▼▼▼

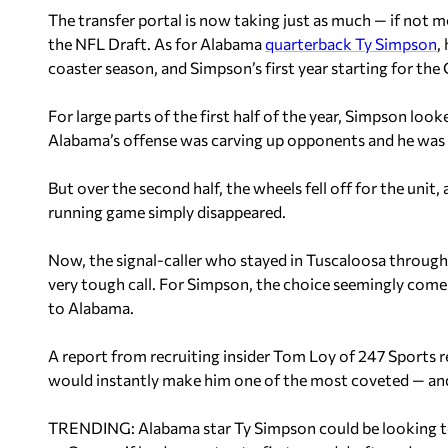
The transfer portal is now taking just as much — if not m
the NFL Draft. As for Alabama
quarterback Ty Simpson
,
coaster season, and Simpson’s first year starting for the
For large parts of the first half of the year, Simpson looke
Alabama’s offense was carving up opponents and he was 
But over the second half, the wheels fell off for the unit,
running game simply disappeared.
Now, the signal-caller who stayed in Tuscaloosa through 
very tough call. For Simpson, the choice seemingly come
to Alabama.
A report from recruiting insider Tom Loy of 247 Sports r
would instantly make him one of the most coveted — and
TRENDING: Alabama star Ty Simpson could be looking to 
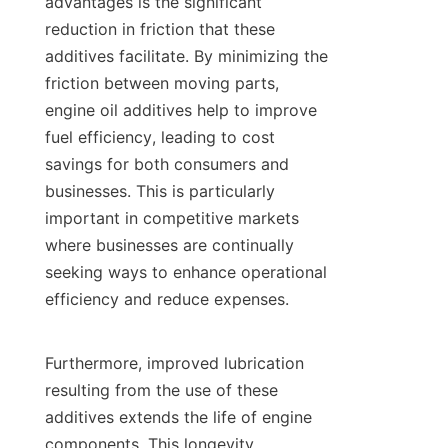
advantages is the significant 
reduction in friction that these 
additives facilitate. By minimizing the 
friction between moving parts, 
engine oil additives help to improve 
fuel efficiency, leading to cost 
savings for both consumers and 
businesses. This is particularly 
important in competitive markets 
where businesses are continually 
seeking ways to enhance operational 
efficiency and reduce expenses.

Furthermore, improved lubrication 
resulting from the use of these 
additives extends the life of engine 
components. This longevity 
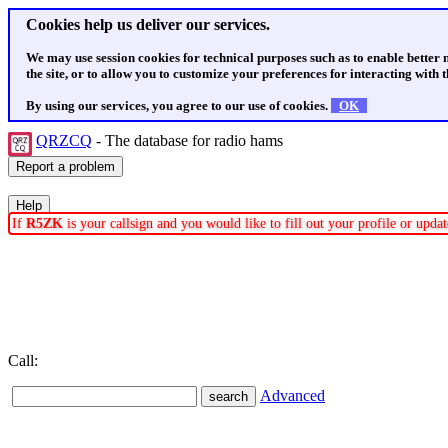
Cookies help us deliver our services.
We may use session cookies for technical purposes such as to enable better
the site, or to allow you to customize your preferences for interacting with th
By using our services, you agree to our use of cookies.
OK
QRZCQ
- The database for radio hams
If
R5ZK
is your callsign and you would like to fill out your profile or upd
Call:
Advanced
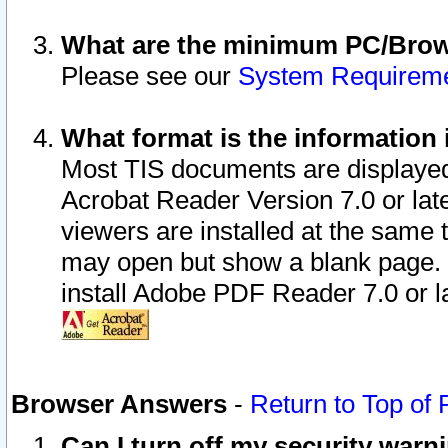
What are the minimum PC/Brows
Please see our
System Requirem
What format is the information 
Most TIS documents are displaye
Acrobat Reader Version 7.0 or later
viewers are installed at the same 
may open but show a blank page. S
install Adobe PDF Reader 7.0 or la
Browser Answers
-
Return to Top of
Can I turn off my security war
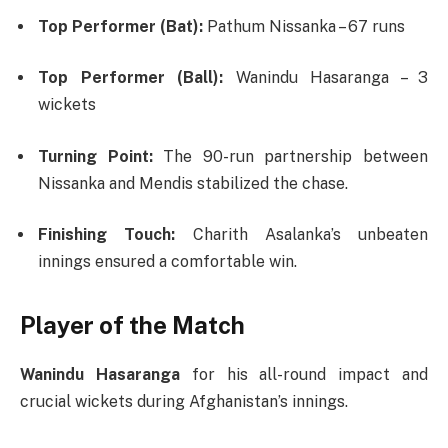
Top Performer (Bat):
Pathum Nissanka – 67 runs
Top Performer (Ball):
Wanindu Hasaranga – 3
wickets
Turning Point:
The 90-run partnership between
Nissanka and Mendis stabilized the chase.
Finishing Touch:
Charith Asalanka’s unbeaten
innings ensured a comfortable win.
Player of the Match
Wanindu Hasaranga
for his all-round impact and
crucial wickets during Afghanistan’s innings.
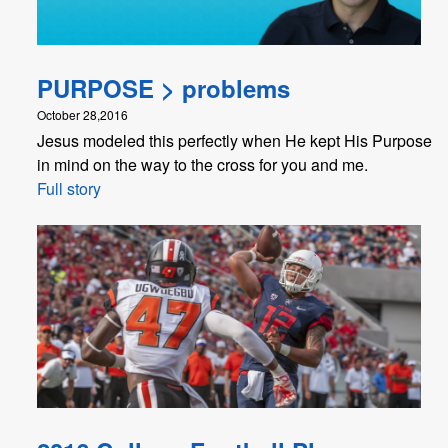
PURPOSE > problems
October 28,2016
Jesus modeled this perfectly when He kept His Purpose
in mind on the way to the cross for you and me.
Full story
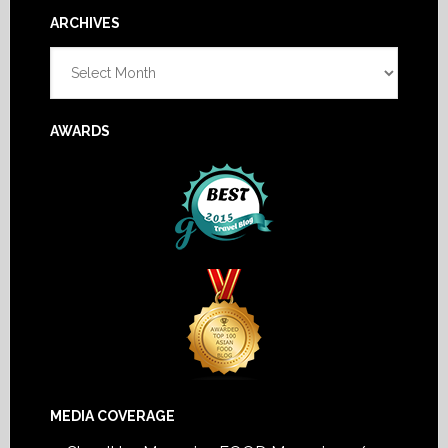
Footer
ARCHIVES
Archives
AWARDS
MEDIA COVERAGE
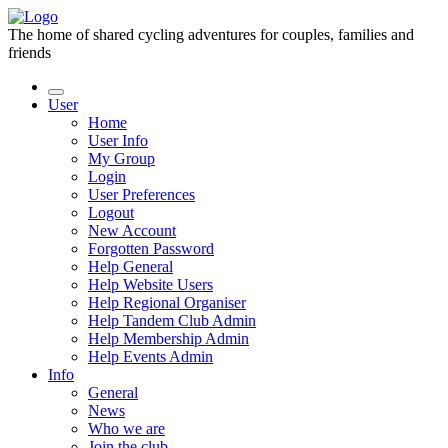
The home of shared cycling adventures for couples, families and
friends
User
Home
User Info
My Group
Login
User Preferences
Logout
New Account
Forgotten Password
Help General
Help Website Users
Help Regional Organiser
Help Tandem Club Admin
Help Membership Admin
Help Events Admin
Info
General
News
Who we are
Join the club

▲▲▲
▼▼▼

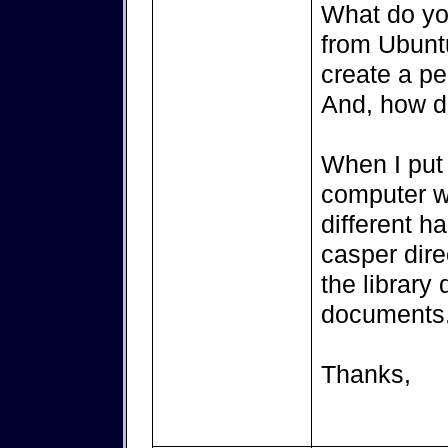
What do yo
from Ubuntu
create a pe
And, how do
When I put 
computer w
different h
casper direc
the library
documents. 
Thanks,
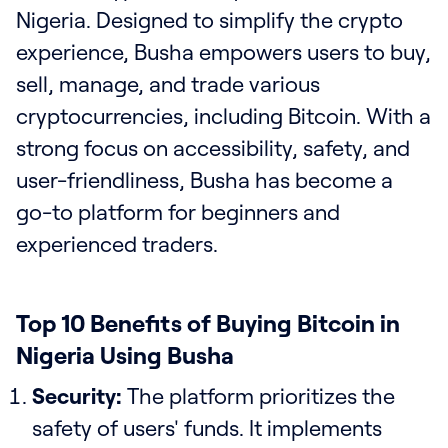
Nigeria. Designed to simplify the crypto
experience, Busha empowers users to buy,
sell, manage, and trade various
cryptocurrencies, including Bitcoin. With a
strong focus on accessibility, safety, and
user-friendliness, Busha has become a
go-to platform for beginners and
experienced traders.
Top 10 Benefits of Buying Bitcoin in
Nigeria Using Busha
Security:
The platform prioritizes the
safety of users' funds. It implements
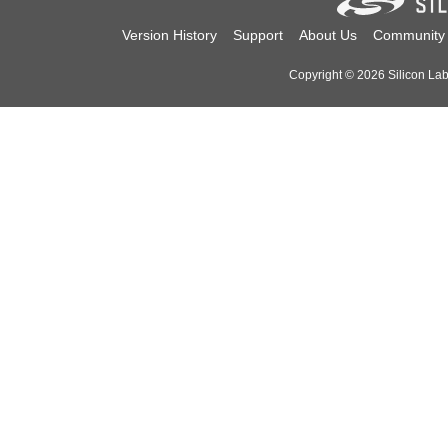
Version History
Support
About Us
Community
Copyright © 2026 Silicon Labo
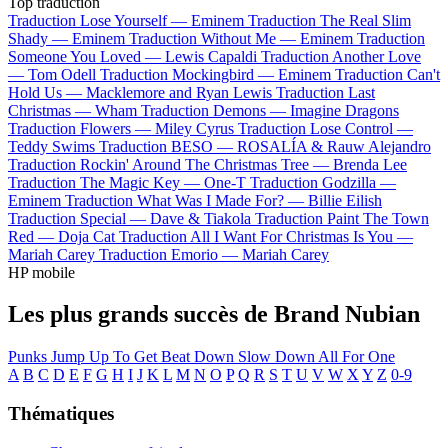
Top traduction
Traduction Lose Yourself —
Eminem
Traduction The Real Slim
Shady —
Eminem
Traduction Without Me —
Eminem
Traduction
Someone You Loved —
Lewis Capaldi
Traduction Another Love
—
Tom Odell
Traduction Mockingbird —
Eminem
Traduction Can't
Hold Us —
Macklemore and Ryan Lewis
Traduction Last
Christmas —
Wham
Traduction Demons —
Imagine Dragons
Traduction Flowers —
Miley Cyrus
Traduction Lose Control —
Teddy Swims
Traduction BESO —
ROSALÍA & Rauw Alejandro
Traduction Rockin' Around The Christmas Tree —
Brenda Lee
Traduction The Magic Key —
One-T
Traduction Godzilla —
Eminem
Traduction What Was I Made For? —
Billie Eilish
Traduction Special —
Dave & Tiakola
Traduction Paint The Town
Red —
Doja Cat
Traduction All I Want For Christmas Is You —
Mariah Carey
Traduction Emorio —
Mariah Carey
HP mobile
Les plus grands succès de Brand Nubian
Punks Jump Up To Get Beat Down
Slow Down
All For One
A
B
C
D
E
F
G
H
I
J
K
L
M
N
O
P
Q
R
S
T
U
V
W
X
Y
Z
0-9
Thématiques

▲▲▲

** Work to be completed **
Repeat exactly the lines above from the one with "The transfer portal" up to and including the one with "Alabama’s offense was". No other line belongs in the reply.

** Solution to the exercise **
The transfer portal is now taking just as much — if not m
the NFL Draft. As for Alabama
quarterback Ty Simpson
,
coaster season, and Simpson’s first year starting for the
For large parts of the first half of the year, Simpson looke
Alabama’s offense was carving up opponents and he was 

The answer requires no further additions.